Segment Start: Supplied material

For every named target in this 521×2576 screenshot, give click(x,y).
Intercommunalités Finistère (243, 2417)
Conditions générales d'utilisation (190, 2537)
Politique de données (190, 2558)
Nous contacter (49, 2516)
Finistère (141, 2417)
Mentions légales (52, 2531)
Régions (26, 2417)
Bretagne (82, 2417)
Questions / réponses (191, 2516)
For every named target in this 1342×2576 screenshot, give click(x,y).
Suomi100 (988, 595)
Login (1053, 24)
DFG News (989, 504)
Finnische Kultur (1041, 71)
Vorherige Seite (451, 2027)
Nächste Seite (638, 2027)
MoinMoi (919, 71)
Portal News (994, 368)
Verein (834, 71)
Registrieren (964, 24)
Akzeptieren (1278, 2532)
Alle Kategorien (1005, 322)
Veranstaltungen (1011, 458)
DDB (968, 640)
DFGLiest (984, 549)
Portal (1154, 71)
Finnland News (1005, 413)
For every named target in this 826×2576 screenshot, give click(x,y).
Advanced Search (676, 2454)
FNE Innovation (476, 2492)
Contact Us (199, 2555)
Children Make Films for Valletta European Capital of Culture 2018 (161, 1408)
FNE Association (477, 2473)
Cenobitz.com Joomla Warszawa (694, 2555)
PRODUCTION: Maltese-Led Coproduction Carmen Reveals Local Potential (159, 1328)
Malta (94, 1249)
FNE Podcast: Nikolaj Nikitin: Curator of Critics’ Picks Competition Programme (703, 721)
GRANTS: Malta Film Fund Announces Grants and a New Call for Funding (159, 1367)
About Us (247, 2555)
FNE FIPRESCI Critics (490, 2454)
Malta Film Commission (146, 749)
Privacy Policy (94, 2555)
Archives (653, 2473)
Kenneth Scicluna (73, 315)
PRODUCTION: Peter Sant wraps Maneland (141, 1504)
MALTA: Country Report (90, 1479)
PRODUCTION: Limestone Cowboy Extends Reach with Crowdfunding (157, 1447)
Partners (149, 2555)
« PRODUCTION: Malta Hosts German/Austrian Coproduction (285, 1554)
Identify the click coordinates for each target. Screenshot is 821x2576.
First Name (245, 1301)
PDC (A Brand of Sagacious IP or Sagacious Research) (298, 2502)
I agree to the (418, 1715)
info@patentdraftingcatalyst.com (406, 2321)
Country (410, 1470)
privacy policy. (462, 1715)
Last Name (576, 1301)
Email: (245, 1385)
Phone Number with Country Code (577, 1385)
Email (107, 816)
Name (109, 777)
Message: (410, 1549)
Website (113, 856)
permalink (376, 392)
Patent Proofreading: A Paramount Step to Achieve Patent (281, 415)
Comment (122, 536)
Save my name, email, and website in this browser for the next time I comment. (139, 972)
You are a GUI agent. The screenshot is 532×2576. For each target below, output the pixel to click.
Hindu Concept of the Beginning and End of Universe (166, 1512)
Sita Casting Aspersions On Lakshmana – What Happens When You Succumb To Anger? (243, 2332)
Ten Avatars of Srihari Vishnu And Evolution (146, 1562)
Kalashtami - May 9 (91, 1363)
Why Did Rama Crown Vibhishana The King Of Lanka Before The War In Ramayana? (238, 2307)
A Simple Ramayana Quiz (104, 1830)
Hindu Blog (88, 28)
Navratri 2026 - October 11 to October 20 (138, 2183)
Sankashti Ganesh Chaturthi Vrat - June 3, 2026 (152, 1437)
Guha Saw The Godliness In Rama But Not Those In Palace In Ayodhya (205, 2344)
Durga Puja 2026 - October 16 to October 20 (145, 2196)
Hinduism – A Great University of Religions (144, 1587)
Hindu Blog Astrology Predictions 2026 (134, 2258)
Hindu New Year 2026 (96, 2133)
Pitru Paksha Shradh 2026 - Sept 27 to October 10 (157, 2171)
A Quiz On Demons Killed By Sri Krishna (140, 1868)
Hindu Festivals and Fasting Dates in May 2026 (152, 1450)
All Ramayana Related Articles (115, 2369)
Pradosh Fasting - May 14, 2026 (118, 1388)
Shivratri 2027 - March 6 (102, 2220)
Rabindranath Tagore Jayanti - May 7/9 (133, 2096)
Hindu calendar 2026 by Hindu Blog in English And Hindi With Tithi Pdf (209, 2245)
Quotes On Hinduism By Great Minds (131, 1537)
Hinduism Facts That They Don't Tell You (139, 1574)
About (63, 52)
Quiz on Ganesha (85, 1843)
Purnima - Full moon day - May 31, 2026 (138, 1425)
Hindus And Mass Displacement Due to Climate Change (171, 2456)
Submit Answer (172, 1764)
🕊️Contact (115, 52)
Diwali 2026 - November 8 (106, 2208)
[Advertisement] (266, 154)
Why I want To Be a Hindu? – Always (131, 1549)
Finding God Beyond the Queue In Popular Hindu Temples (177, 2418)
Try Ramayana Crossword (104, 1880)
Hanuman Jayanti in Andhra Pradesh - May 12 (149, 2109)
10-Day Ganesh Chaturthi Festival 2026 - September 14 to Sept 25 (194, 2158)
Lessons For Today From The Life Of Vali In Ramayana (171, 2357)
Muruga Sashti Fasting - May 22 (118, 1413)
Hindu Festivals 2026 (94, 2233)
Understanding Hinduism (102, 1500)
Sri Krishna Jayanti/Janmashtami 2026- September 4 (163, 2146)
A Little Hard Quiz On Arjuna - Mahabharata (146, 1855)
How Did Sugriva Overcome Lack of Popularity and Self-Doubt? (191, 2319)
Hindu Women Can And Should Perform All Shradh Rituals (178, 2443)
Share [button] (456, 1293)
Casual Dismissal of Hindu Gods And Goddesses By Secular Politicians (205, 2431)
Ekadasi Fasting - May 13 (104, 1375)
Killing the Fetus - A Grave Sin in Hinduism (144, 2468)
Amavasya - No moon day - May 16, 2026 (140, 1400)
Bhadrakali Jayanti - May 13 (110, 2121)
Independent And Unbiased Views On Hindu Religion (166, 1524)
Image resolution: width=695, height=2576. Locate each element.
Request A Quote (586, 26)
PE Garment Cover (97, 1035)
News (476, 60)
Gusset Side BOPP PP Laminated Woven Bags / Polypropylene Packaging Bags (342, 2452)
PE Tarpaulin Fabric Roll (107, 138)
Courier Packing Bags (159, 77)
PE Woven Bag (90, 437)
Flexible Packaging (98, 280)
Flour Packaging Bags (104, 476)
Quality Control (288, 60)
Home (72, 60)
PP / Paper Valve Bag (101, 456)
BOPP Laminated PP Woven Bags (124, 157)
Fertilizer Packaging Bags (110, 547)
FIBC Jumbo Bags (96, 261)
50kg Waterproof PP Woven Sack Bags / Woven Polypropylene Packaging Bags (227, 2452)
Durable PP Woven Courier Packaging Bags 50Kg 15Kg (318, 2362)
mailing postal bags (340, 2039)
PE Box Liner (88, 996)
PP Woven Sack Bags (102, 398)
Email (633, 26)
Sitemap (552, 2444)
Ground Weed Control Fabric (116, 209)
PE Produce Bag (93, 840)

Segment End: Supplied material

### Activity
From the line holding "FIBC Jumbo Bags (96, 261)" down to the final line above, quote every line exactly and only those lines.

### Answer section
FIBC Jumbo Bags (96, 261)
50kg Waterproof PP Woven Sack Bags / Woven Polypropylene Packaging Bags (227, 2452)
Durable PP Woven Courier Packaging Bags 50Kg 15Kg (318, 2362)
mailing postal bags (340, 2039)
PE Box Liner (88, 996)
PP Woven Sack Bags (102, 398)
Email (633, 26)
Sitemap (552, 2444)
Ground Weed Control Fabric (116, 209)
PE Produce Bag (93, 840)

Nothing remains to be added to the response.